Skip site navigation (1)Skip section navigation (2)
Date:      Thu, 08 Apr 2004 11:26:38 -0400
From:      Mike Tancsa <mike@sentex.net>
To:        "Poul-Henning Kamp" <phk@phk.freebsd.dk>, "Michael W. Lucas" <mwlucas@blackhelicopters.org>
Cc:        security@freebsd.org
Subject:   Re: recommended SSL-friendly crypto accelerator 
Message-ID:  <6.0.3.0.0.20040408112048.07218a00@209.112.4.2>
In-Reply-To: <26486.1081437513@critter.freebsd.dk>
References:  <Your message of "Thu, 08 Apr 2004 10:43:22 EDT." <20040408144322.GA83448@bewilderbeast.blackhelicopters.org> <26486.1081437513@critter.freebsd.dk>

next in thread | previous in thread | raw e-mail | index | archive | help
At 11:18 AM 08/04/2004, Poul-Henning Kamp wrote:
>In message <20040408144322.GA83448@bewilderbeast.blackhelicopters.org>, 
>"Michae
>l W. Lucas" writes:
> >(Yes, that's a serious concern; I'm looking at 15,000 simultaneous
> >users on a SSL Web site, and would prefer to avoid spending the big
> >bucks on a so-called "hardware SSL accelerator.")
>
>Whee :-)

Although the chip does asymetric transformations, the driver does 
not.  Check the man page

The hifn driver registers itself to accelerate DES, Triple-DES, AES (7955
      and 7956 only), ARC4, MD5, MD5-HMAC, SHA1, and SHA1-HMAC operations for

And even then, openssl is not necessarily tied to the card's 
functions.  For sure des and aes do work, but in my limited tests against a 
server with apache-ssl installed, it doesnt seem to make use of the card.

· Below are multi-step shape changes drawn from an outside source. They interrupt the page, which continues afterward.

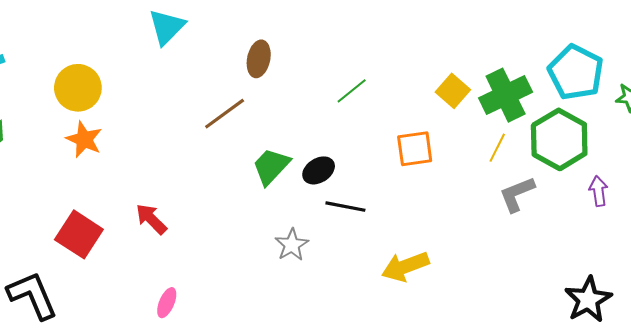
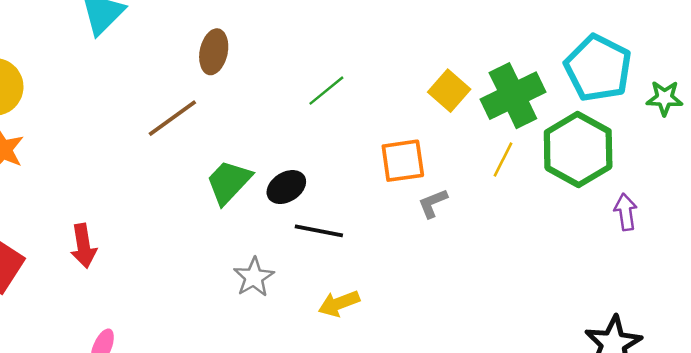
gray L-shape: (517, 194) -> (433, 203), moved, size x0.7
red arrow: (151, 219) -> (83, 246), turned -144
yellow arrow: (405, 266) -> (339, 303), moved, size x0.7

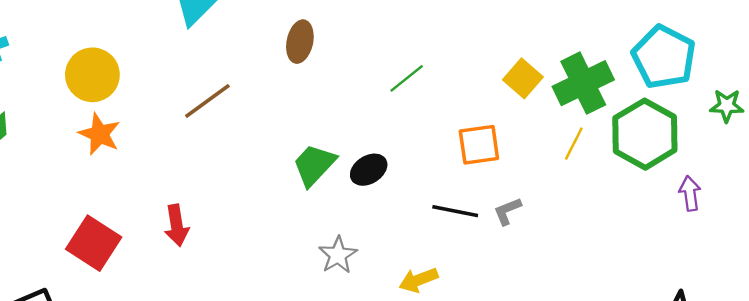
green star: (664, 98) -> (727, 106), moved
brown line: (172, 118) -> (207, 101), moved
gray L-shape: (433, 203) -> (507, 211), moved
black line: (319, 231) -> (455, 211), moved

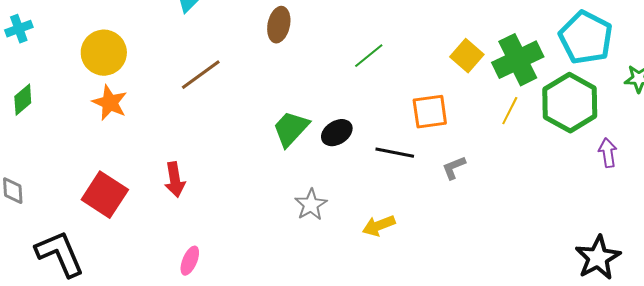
black line: (455, 211) -> (395, 153), moved

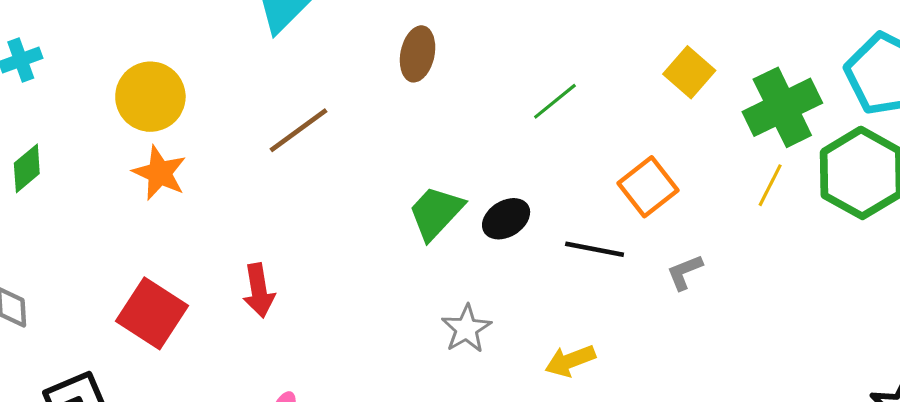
yellow square: (467, 56) -> (689, 72), moved
orange square: (430, 112) -> (648, 187), turned -30

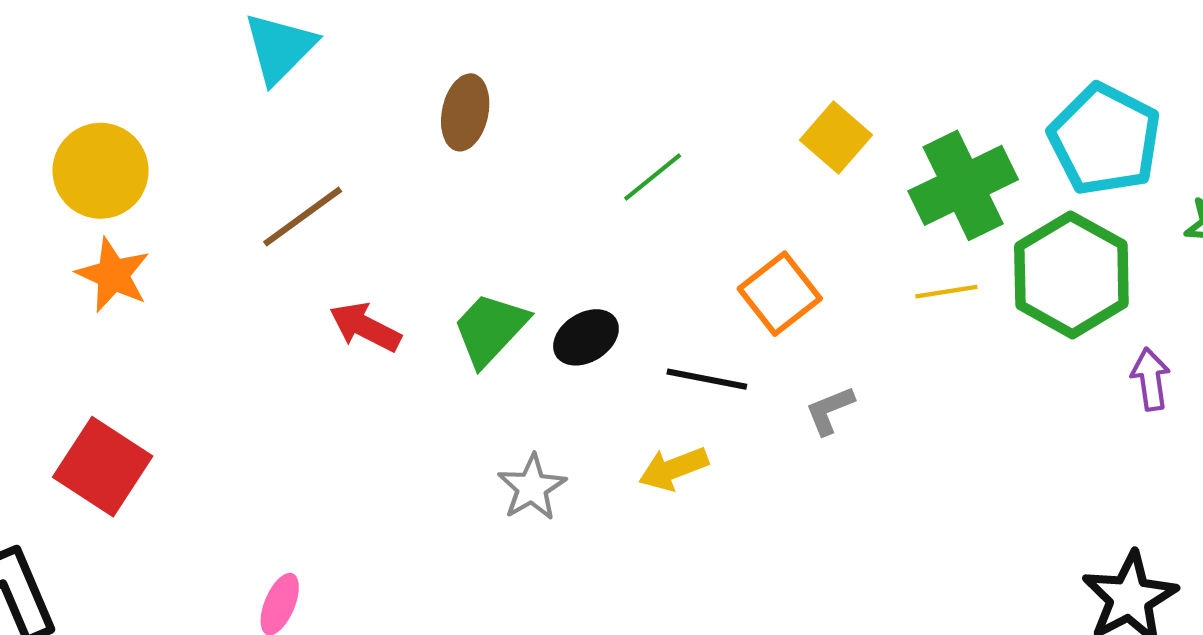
yellow line: (770, 185) -> (946, 292), turned 54
red arrow: (259, 291) -> (365, 327), moved, turned 126
yellow arrow: (570, 361) -> (673, 469), moved

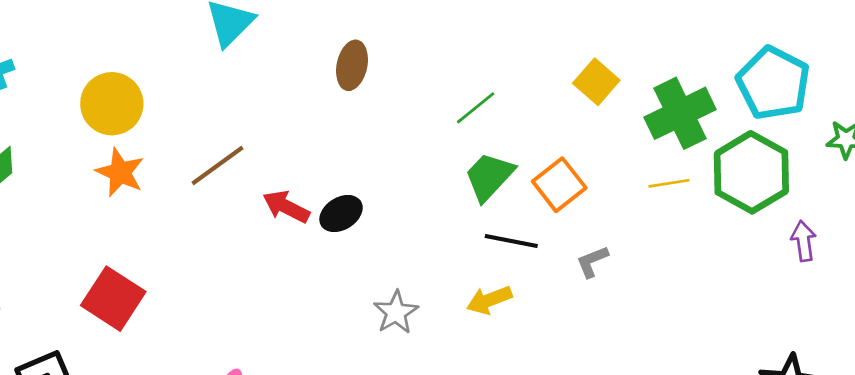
brown line: (303, 217) -> (218, 165), moved
green trapezoid: (490, 329) -> (489, 176), moved
black ellipse: (586, 337) -> (341, 214), moved

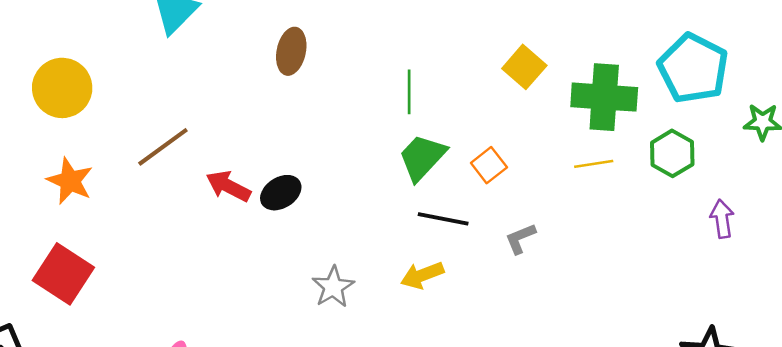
green line: (476, 108) -> (409, 92), turned -51
green cross: (680, 113) -> (604, 97), turned 30
orange star: (120, 172) -> (70, 181), moved
green hexagon: (751, 172) -> (672, 153), size x0.6
orange square: (559, 185) -> (489, 165), size x0.7

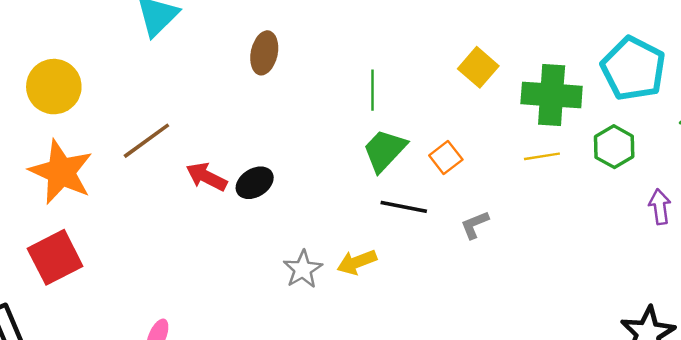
orange star: (70, 181) -> (61, 172), size x1.5
red square: (63, 274) -> (55, 257), turned 30
yellow arrow: (422, 275) -> (357, 262), moved

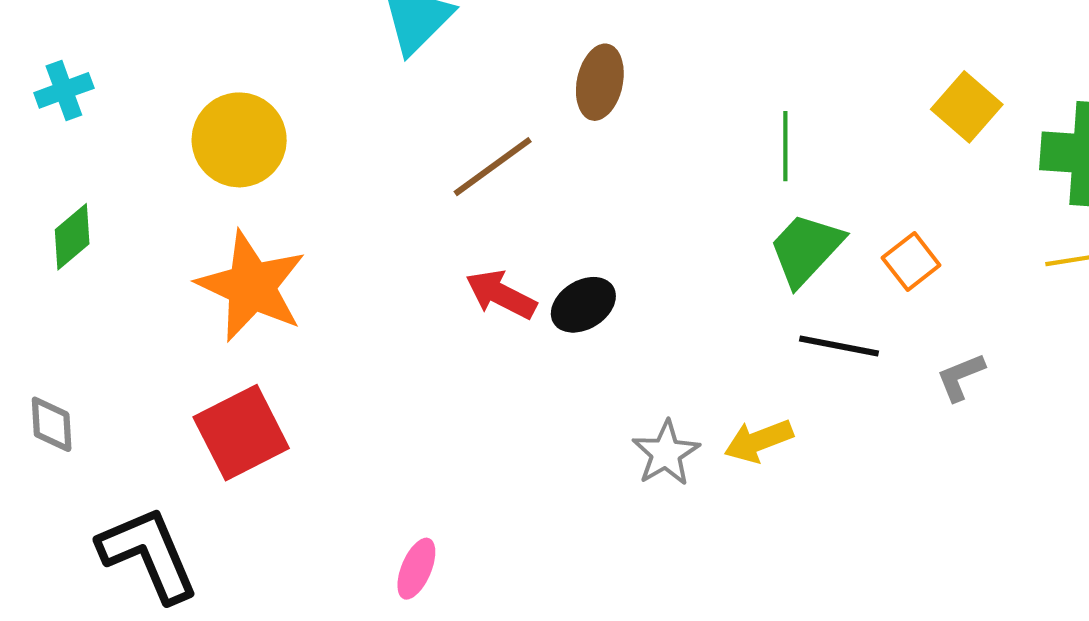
brown line: (146, 141) -> (493, 167), moved

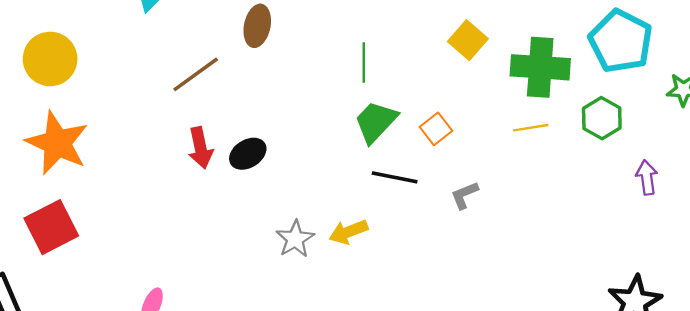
red arrow: (501, 294) -> (200, 148), turned -129

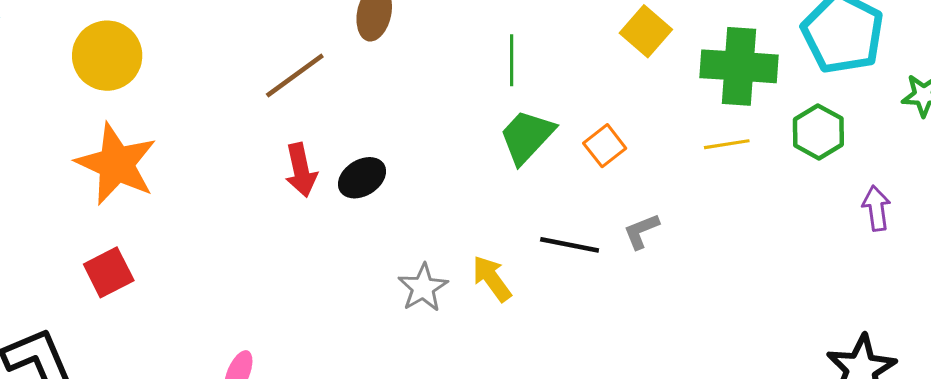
black line: (395, 177) -> (570, 245), moved
red square: (51, 227) -> (109, 272), size x0.7
yellow arrow: (348, 232) -> (492, 278), turned 75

Looking at a box with a crypto card installed,
% hifnstats
input 351328 bytes 4760 packets
output 351328 bytes 4760 packets
invalid 0 nomem 0 abort 0
noirq 0 unaligned 0
totbatch 0 maxbatch 0
nomem: map 0 load 0 mbuf 0 mcl 0 cr 0 sd 0

... I then connect via https to that machine

% !hi
input 351328 bytes 4760 packets
output 351328 bytes 4760 packets
invalid 0 nomem 0 abort 0
noirq 0 unaligned 0
totbatch 0 maxbatch 0
nomem: map 0 load 0 mbuf 0 mcl 0 cr 0 sd 0


So it appears out of the box it doesnt make use of the card's capabilities.